→ Exercise directions: Leave out the pictures and print the rest of the entries exactly as they stand.
(Source material begins)
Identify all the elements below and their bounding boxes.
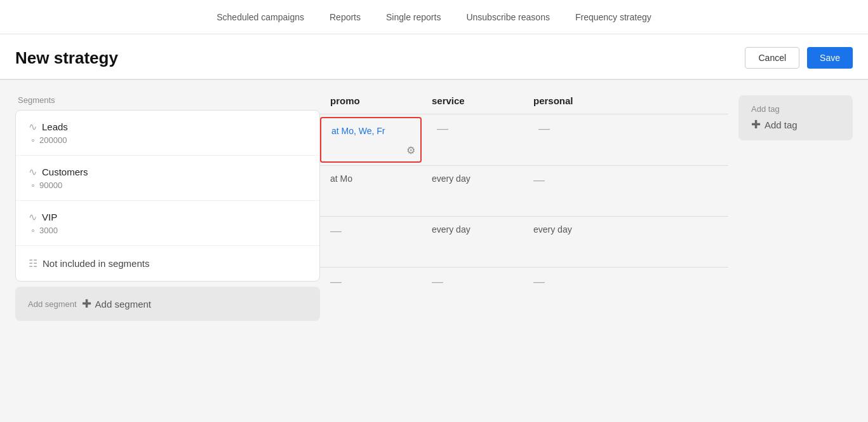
person-icon-vip: ⚬ <box>30 226 36 235</box>
nav-unsubscribe-reasons[interactable]: Unsubscribe reasons <box>466 12 550 22</box>
cell-value-row3-promo: — <box>330 224 342 238</box>
cell-row2-service[interactable]: every day <box>422 166 523 216</box>
col-header-personal: personal <box>523 95 625 106</box>
left-panel: Segments ∿ Leads ⚬ 200000 ∿ Customers <box>15 95 320 409</box>
nav-reports[interactable]: Reports <box>330 12 361 22</box>
segment-count-customers: ⚬ 90000 <box>29 180 307 190</box>
segment-name-vip: ∿ VIP <box>29 211 307 223</box>
cell-value-row1-service: — <box>437 122 448 135</box>
nav-frequency-strategy[interactable]: Frequency strategy <box>575 12 651 22</box>
cell-row2-promo[interactable]: at Mo <box>320 166 422 216</box>
segment-item-vip[interactable]: ∿ VIP ⚬ 3000 <box>16 201 319 246</box>
cell-value-row1-personal: — <box>538 122 550 135</box>
wifi-icon-vip: ∿ <box>29 211 37 223</box>
cell-value-row4-service: — <box>432 275 443 289</box>
not-in-segments-item[interactable]: ☷ Not included in segments <box>16 246 319 281</box>
table-header: promo service personal <box>320 95 728 114</box>
cell-row4-service[interactable]: — <box>422 268 523 318</box>
add-tag-top-label: Add tag <box>751 104 780 114</box>
add-tag-bottom-row: ✚ Add tag <box>751 118 798 132</box>
table-row-4: — — — <box>320 267 728 318</box>
save-button[interactable]: Save <box>807 47 853 69</box>
person-icon-customers: ⚬ <box>30 181 36 190</box>
add-segment-row: ✚ Add segment <box>82 297 151 311</box>
cell-value-row2-personal: — <box>533 174 545 187</box>
nav-scheduled-campaigns[interactable]: Scheduled campaigns <box>217 12 304 22</box>
cell-value-row2-promo: at Mo <box>330 174 352 184</box>
cell-value-row3-service: every day <box>432 224 471 235</box>
cell-row3-promo[interactable]: — <box>320 217 422 267</box>
add-segment-button[interactable]: Add segment ✚ Add segment <box>15 287 320 321</box>
cell-value-row4-promo: — <box>330 275 342 289</box>
cell-value-row1-promo: at Mo, We, Fr <box>331 126 385 136</box>
add-segment-plus-icon: ✚ <box>82 297 91 311</box>
table-row-1: at Mo, We, Fr ⚙ — — <box>320 114 728 165</box>
add-segment-top-label: Add segment <box>28 299 77 309</box>
cell-row3-personal[interactable]: every day <box>523 217 625 267</box>
cell-row1-personal[interactable]: — <box>528 114 630 165</box>
segment-name-customers: ∿ Customers <box>29 166 307 178</box>
gear-icon-row1[interactable]: ⚙ <box>406 144 415 156</box>
add-tag-button[interactable]: Add tag ✚ Add tag <box>738 95 853 140</box>
segment-item-customers[interactable]: ∿ Customers ⚬ 90000 <box>16 156 319 201</box>
col-header-promo: promo <box>320 95 422 106</box>
main-content: Segments ∿ Leads ⚬ 200000 ∿ Customers <box>0 80 868 422</box>
header-actions: Cancel Save <box>745 47 853 69</box>
table-header-row: promo service personal at Mo, We, Fr ⚙ —… <box>320 95 853 318</box>
cell-row1-promo[interactable]: at Mo, We, Fr ⚙ <box>320 117 422 163</box>
segment-count-vip: ⚬ 3000 <box>29 226 307 235</box>
right-panel: promo service personal at Mo, We, Fr ⚙ —… <box>320 95 853 409</box>
add-tag-label: Add tag <box>765 119 798 130</box>
page-header: New strategy Cancel Save <box>0 34 868 80</box>
person-icon-leads: ⚬ <box>30 136 36 145</box>
cell-row2-personal[interactable]: — <box>523 166 625 216</box>
segment-name-leads: ∿ Leads <box>29 121 307 133</box>
wifi-icon-customers: ∿ <box>29 166 37 178</box>
nav-single-reports[interactable]: Single reports <box>386 12 441 22</box>
segment-item-leads[interactable]: ∿ Leads ⚬ 200000 <box>16 111 319 156</box>
cell-value-row2-service: every day <box>432 174 471 184</box>
add-tag-plus-icon: ✚ <box>751 118 761 132</box>
segments-label: Segments <box>15 95 320 105</box>
segment-count-leads: ⚬ 200000 <box>29 135 307 145</box>
cell-row4-promo[interactable]: — <box>320 268 422 318</box>
list-icon: ☷ <box>29 257 37 269</box>
segments-card: ∿ Leads ⚬ 200000 ∿ Customers ⚬ 90000 <box>15 110 320 282</box>
cell-value-row3-personal: every day <box>533 224 572 235</box>
cell-row3-service[interactable]: every day <box>422 217 523 267</box>
tags-table: promo service personal at Mo, We, Fr ⚙ —… <box>320 95 728 318</box>
cancel-button[interactable]: Cancel <box>745 47 799 69</box>
table-row-3: — every day every day <box>320 216 728 267</box>
page-title: New strategy <box>15 48 118 68</box>
wifi-icon-leads: ∿ <box>29 121 37 133</box>
cell-value-row4-personal: — <box>533 275 545 289</box>
cell-row4-personal[interactable]: — <box>523 268 625 318</box>
col-header-service: service <box>422 95 523 106</box>
table-row-2: at Mo every day — <box>320 165 728 216</box>
top-navigation: Scheduled campaigns Reports Single repor… <box>0 0 868 34</box>
add-segment-label: Add segment <box>95 299 151 310</box>
cell-row1-service[interactable]: — <box>427 114 528 165</box>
(Source material ends)
→ Task solution:
Identify all the elements below and their bounding boxes.
person-icon-vip: ⚬ <box>30 226 36 235</box>
nav-unsubscribe-reasons[interactable]: Unsubscribe reasons <box>466 12 550 22</box>
cell-value-row3-promo: — <box>330 224 342 238</box>
cell-row2-service[interactable]: every day <box>422 166 523 216</box>
col-header-personal: personal <box>523 95 625 106</box>
left-panel: Segments ∿ Leads ⚬ 200000 ∿ Customers <box>15 95 320 409</box>
nav-reports[interactable]: Reports <box>330 12 361 22</box>
segment-count-customers: ⚬ 90000 <box>29 180 307 190</box>
segment-name-vip: ∿ VIP <box>29 211 307 223</box>
cell-value-row1-service: — <box>437 122 448 135</box>
nav-frequency-strategy[interactable]: Frequency strategy <box>575 12 651 22</box>
cell-row2-promo[interactable]: at Mo <box>320 166 422 216</box>
segment-item-vip[interactable]: ∿ VIP ⚬ 3000 <box>16 201 319 246</box>
cell-value-row1-personal: — <box>538 122 550 135</box>
wifi-icon-vip: ∿ <box>29 211 37 223</box>
cell-value-row4-service: — <box>432 275 443 289</box>
not-in-segments-item[interactable]: ☷ Not included in segments <box>16 246 319 281</box>
table-header: promo service personal <box>320 95 728 114</box>
cell-row4-service[interactable]: — <box>422 268 523 318</box>
add-tag-top-label: Add tag <box>751 104 780 114</box>
add-tag-bottom-row: ✚ Add tag <box>751 118 798 132</box>
table-row-4: — — — <box>320 267 728 318</box>
save-button[interactable]: Save <box>807 47 853 69</box>
person-icon-customers: ⚬ <box>30 181 36 190</box>
add-segment-row: ✚ Add segment <box>82 297 151 311</box>
cell-value-row2-personal: — <box>533 174 545 187</box>
nav-scheduled-campaigns[interactable]: Scheduled campaigns <box>217 12 304 22</box>
cell-value-row2-promo: at Mo <box>330 174 352 184</box>
cell-value-row3-service: every day <box>432 224 471 235</box>
cell-row3-promo[interactable]: — <box>320 217 422 267</box>
add-segment-button[interactable]: Add segment ✚ Add segment <box>15 287 320 321</box>
cell-value-row4-promo: — <box>330 275 342 289</box>
cell-value-row1-promo: at Mo, We, Fr <box>331 126 385 136</box>
add-segment-plus-icon: ✚ <box>82 297 91 311</box>
table-row-1: at Mo, We, Fr ⚙ — — <box>320 114 728 165</box>
add-segment-top-label: Add segment <box>28 299 77 309</box>
cell-row3-personal[interactable]: every day <box>523 217 625 267</box>
cell-row1-personal[interactable]: — <box>528 114 630 165</box>
segment-name-customers: ∿ Customers <box>29 166 307 178</box>
gear-icon-row1[interactable]: ⚙ <box>406 144 415 156</box>
add-tag-button[interactable]: Add tag ✚ Add tag <box>738 95 853 140</box>
segment-item-customers[interactable]: ∿ Customers ⚬ 90000 <box>16 156 319 201</box>
col-header-promo: promo <box>320 95 422 106</box>
main-content: Segments ∿ Leads ⚬ 200000 ∿ Customers <box>0 80 868 422</box>
header-actions: Cancel Save <box>745 47 853 69</box>
table-header-row: promo service personal at Mo, We, Fr ⚙ —… <box>320 95 853 318</box>
cell-row1-promo[interactable]: at Mo, We, Fr ⚙ <box>320 117 422 163</box>
segment-count-vip: ⚬ 3000 <box>29 226 307 235</box>
right-panel: promo service personal at Mo, We, Fr ⚙ —… <box>320 95 853 409</box>
add-tag-label: Add tag <box>765 119 798 130</box>
page-header: New strategy Cancel Save <box>0 34 868 80</box>
person-icon-leads: ⚬ <box>30 136 36 145</box>
cell-row2-personal[interactable]: — <box>523 166 625 216</box>
segment-name-leads: ∿ Leads <box>29 121 307 133</box>
wifi-icon-customers: ∿ <box>29 166 37 178</box>
nav-single-reports[interactable]: Single reports <box>386 12 441 22</box>
segment-item-leads[interactable]: ∿ Leads ⚬ 200000 <box>16 111 319 156</box>
cell-value-row2-service: every day <box>432 174 471 184</box>
add-tag-plus-icon: ✚ <box>751 118 761 132</box>
segments-label: Segments <box>15 95 320 105</box>
segment-count-leads: ⚬ 200000 <box>29 135 307 145</box>
cell-row4-promo[interactable]: — <box>320 268 422 318</box>
list-icon: ☷ <box>29 257 37 269</box>
segments-card: ∿ Leads ⚬ 200000 ∿ Customers ⚬ 90000 <box>15 110 320 282</box>
cell-value-row3-personal: every day <box>533 224 572 235</box>
cell-row3-service[interactable]: every day <box>422 217 523 267</box>
tags-table: promo service personal at Mo, We, Fr ⚙ —… <box>320 95 728 318</box>
cancel-button[interactable]: Cancel <box>745 47 799 69</box>
table-row-3: — every day every day <box>320 216 728 267</box>
page-title: New strategy <box>15 48 118 68</box>
wifi-icon-leads: ∿ <box>29 121 37 133</box>
cell-value-row4-personal: — <box>533 275 545 289</box>
cell-row4-personal[interactable]: — <box>523 268 625 318</box>
col-header-service: service <box>422 95 523 106</box>
table-row-2: at Mo every day — <box>320 165 728 216</box>
top-navigation: Scheduled campaigns Reports Single repor… <box>0 0 868 34</box>
add-segment-label: Add segment <box>95 299 151 310</box>
cell-row1-service[interactable]: — <box>427 114 528 165</box>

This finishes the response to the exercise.